The creation of a Housing Affordability Fund, bringing together developer affordable housing contributions and other funding streams in a single pot, was approved by the Council in October 2017 to help subsidise the creation of homes that are affordable to rent or buy across the city. There is already £1.2m in the pot, with significant further receipt expected in the coming months from section 106 agreements with developers and land sales.

As part of this drive, four Housing Affordability Zones have been approved where the Council owns a significant amount of land which can be used to help accelerate affordable housing being brought forward. In each of the zones the Council will be working with a registered social housing provider to help bring schemes forward.

It is expected that these zones – in central North Manchester, Clayton, Beswick and Wythenshawe Town Centre - will boost building with an additional 2,000 affordable homes over the next five years on top of those already in the pipeline and planned elsewhere in the City. 

In addition, up to 500 existing homes across the city will be purchased, refurbished and made available for low cost rent or ownership through the Housing Affordability Fund and support from housing provider partners. These will be mostly, but not exclusively, within the four Housing Affordability Zones.

The Council is also working with partners to develop new financial products which enable people on lower incomes to access new and existing homes, an example of which will be reported to the Council's Executive next week for approval.

Councillor Bernard Priest, Deputy Leader of Manchester City Council, said: “We know that affordable housing is a real concern for Mancunians and a subject of considerable debate and some speculation. We want to reassure people that affordable housing is a very high priority for us at the Council and something we are actually doing rather than just talking about it.  Last week we broke ground on 40 new council homes in the city and we have many more in the pipeline.

“We are overseeing the delivery of thousands of new decent affordable homes and will continue to make the best use of our resources to maximise this, as well as continuing to maximise section 106 planning contributions which help pay for lots of public infrastructure works as well as affordable housing.
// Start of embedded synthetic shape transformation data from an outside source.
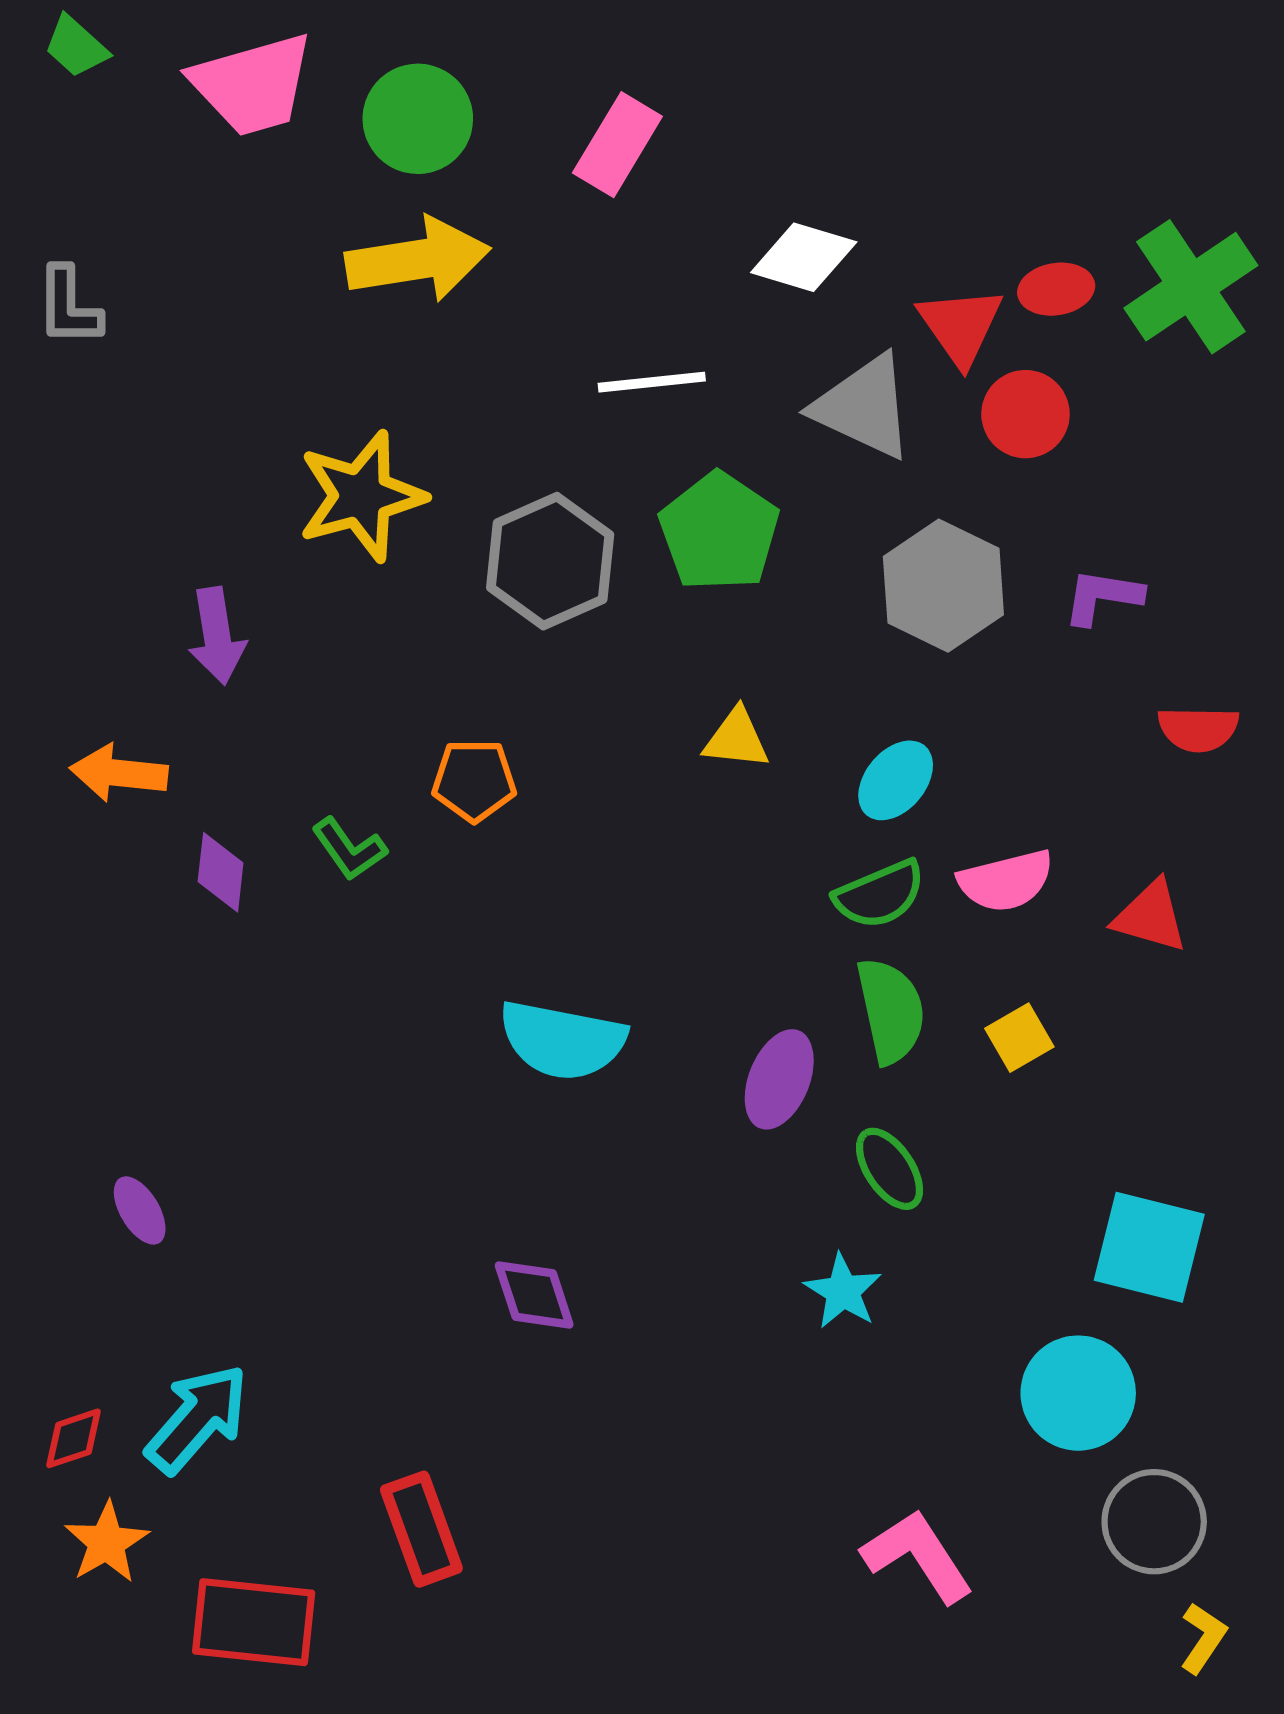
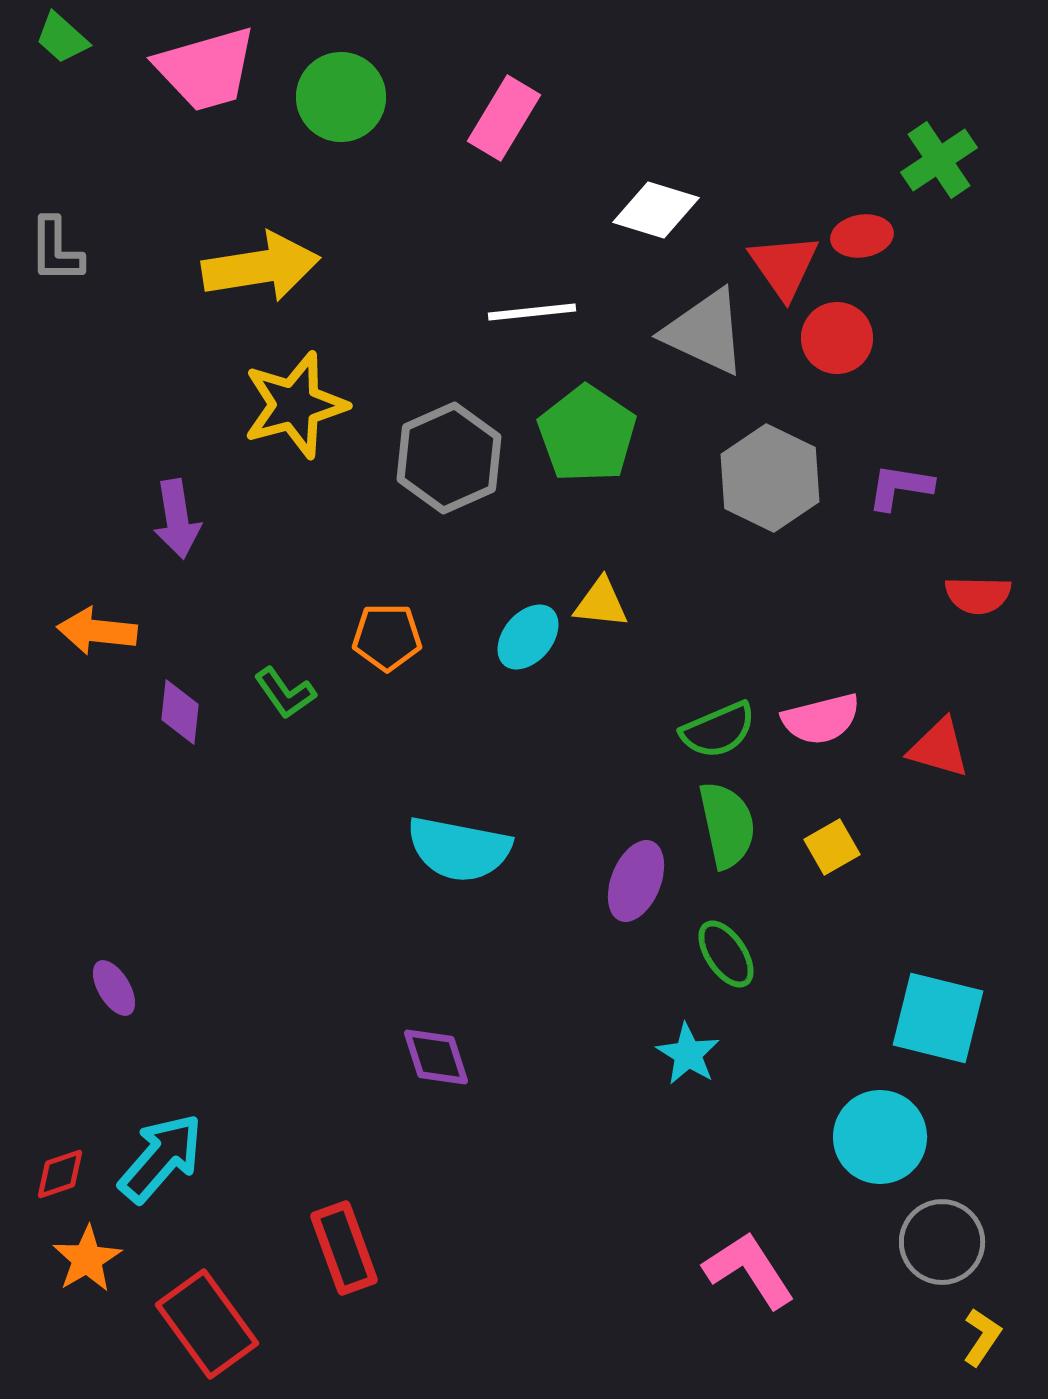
yellow arrow: (418, 260) -> (261, 267), moved
green cross: (1191, 287) -> (939, 160), moved, size x0.7
cyan ellipse: (896, 780) -> (528, 637), moved
red rectangle: (254, 1622) -> (207, 1324), turned 48

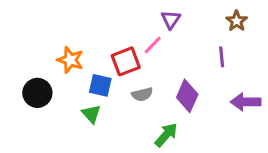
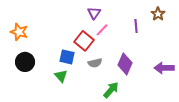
purple triangle: (171, 19) -> (94, 13), moved
purple line: (222, 57) -> (136, 26), moved
orange star: (70, 60) -> (19, 32), moved
red square: (126, 61) -> (84, 41), turned -30

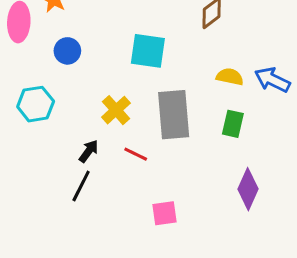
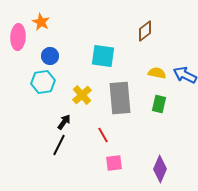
cyan hexagon: (36, 104) -> (43, 82), moved
red line: (136, 154) -> (103, 135), moved, turned 35
purple diamond: (248, 189) -> (160, 169), moved

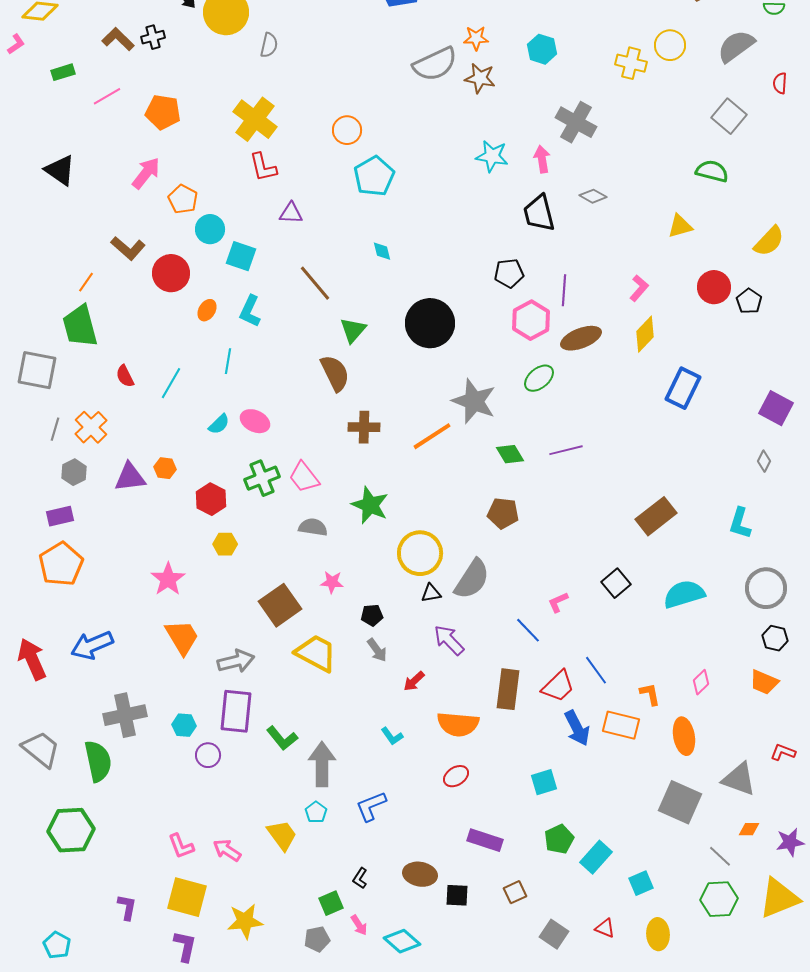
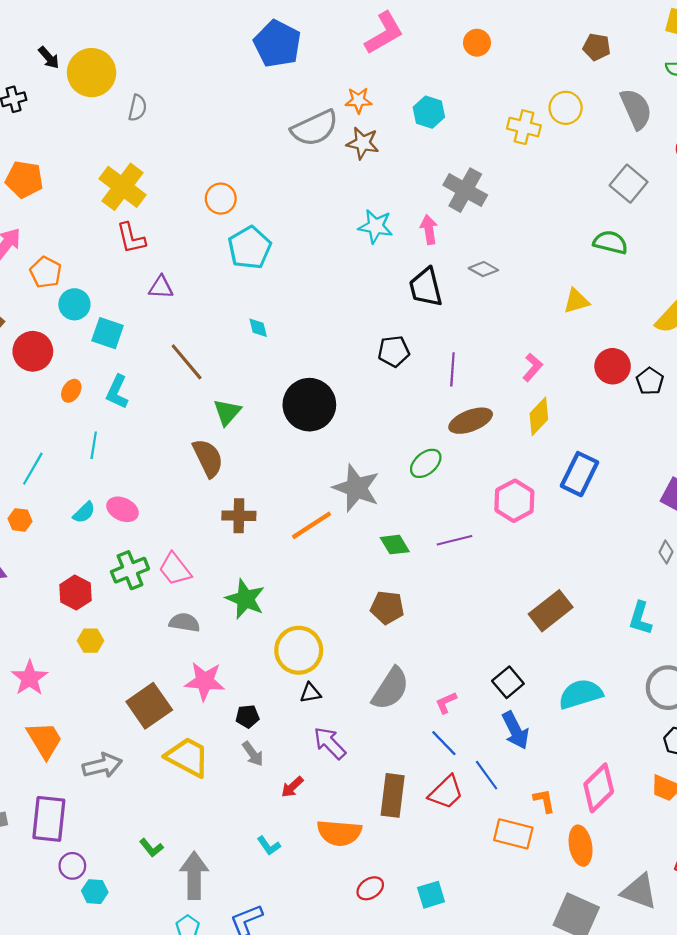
gray semicircle: (736, 46) -> (636, 109), turned 102
pink hexagon: (531, 320) -> (514, 501), moved
orange hexagon: (165, 468) -> (20, 520), moved
gray semicircle: (472, 579) -> (390, 689), moved
pink star: (332, 582) -> (205, 681), size x1.6
blue line: (528, 630) -> (444, 743), moved
pink diamond: (701, 682) -> (599, 788), size x1.8
purple rectangle: (236, 711) -> (49, 819), moved
cyan hexagon: (184, 725) -> (95, 892), moved
blue arrow: (577, 728) -> (515, 730), moved
green L-shape: (282, 738) -> (151, 848), size x0.7
red ellipse: (456, 776) -> (370, 888), moved

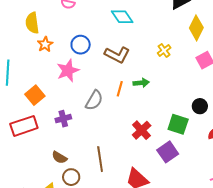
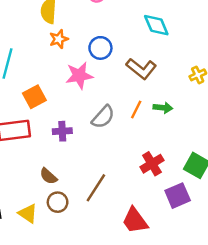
brown line: (100, 159) -> (96, 188), turned 30

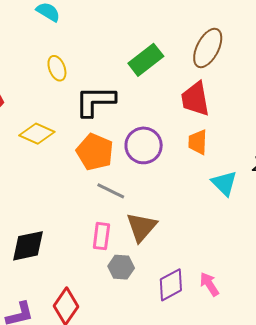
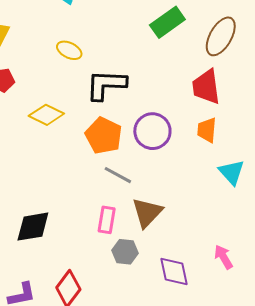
green rectangle: (146, 60) -> (167, 22), moved
yellow ellipse: (57, 68) -> (69, 50), turned -45
pink arrow: (209, 284) -> (224, 257), moved
purple diamond: (171, 285) -> (174, 272), turned -76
“Manchester is a sought-after place to live and for the city to continue to thrive it’s essential that we meet the demand for all types of housing.”

Manchester City Council is believed to be the first local authority to develop a definition of affordable housing rooted in local circumstances. This states that to be classed as affordable a property must cost no more, in rent or mortgage, than 30 per cent of the average gross household income. For instance, for a household earning the city's average household income of £27,000 equates to up to £675 per month for renting and up to £121,500 (excluding deposit) to buy a home.  The Greater London Authority and others are now seeking to adopt similar methodologies.  

The rent for the new build council homes in North Manchester will be £440 per month.